Work to be completed – Return only those lines of the listing that hold the word "Ditta".
----
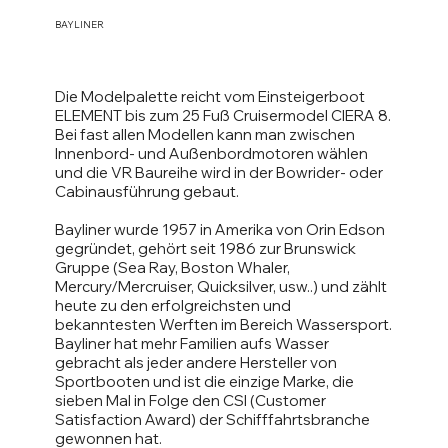
BAYLINER
Die Modelpalette reicht vom Einsteigerboot
ELEMENT bis zum 25 Fuß Cruisermodel CIERA 8.
Bei fast allen Modellen kann man zwischen
Innenbord- und Außenbordmotoren wählen
und die VR Baureihe wird in der Bowrider- oder
Cabinausführung gebaut.
Bayliner wurde 1957 in Amerika von Orin Edson
gegründet, gehört seit 1986 zur Brunswick
Gruppe (Sea Ray, Boston Whaler,
Mercury/Mercruiser, Quicksilver, usw..) und zählt
heute zu den erfolgreichsten und
bekanntesten Werften im Bereich Wassersport.
Bayliner hat mehr Familien aufs Wasser
gebracht als jeder andere Hersteller von
Sportbooten und ist die einzige Marke, die
sieben Mal in Folge den CSI (Customer
Satisfaction Award) der Schifffahrtsbranche
gewonnen hat.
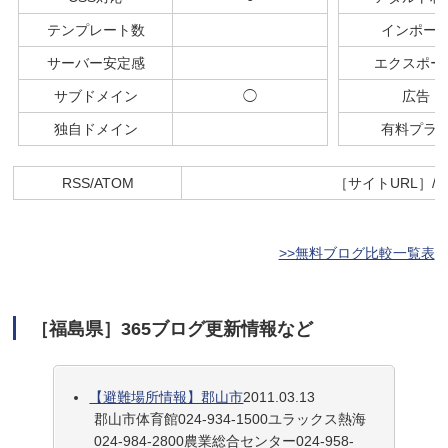
テンプレート数
インポー
サーバー安定感
エクスポー
サブドメイン
◯
広告
独自ドメイン
有料プラ
RSS/ATOM
［サイトURL］/inde
>>無料ブログ比較一覧表
［福島県］365ブログ更新情報など
【避難場所情報】郡山市
2011.03.13
郡山市体育館024-934-1500ユラックス熱海
024-984-2800農業総合センター024-958-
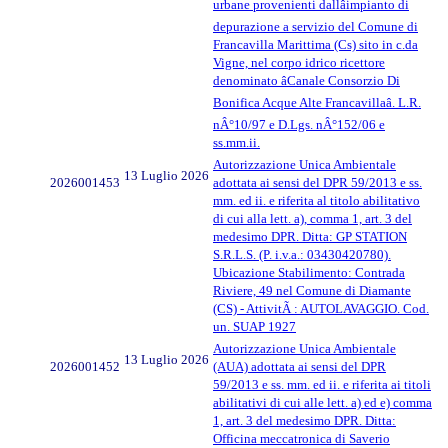
urbane provenienti dallâimpianto di
depurazione a servizio del Comune di
Francavilla Marittima (Cs) sito in c.da
Vigne, nel corpo idrico ricettore
denominato âCanale Consorzio Di
Bonifica Acque Alte Francavillaâ. L.R.
nÂ°10/97 e D.Lgs. nÂ°152/06 e
ss.mm.ii.
Autorizzazione Unica Ambientale
13 Luglio 2026
2026001453
adottata ai sensi del DPR 59/2013 e ss.
mm. ed ii. e riferita al titolo abilitativo
di cui alla lett. a), comma 1, art. 3 del
medesimo DPR. Ditta: GP STATION
S.R.L.S. (P. i.v.a.: 03430420780).
Ubicazione Stabilimento: Contrada
Riviere, 49 nel Comune di Diamante
(CS) - AttivitÃ : AUTOLAVAGGIO. Cod.
un. SUAP 1927
Autorizzazione Unica Ambientale
13 Luglio 2026
2026001452
(AUA) adottata ai sensi del DPR
59/2013 e ss. mm. ed ii. e riferita ai titoli
abilitativi di cui alle lett. a) ed e) comma
1, art. 3 del medesimo DPR. Ditta:
Officina meccatronica di Saverio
----
Output of the exercise –
medesimo DPR. Ditta: GP STATION
1, art. 3 del medesimo DPR. Ditta:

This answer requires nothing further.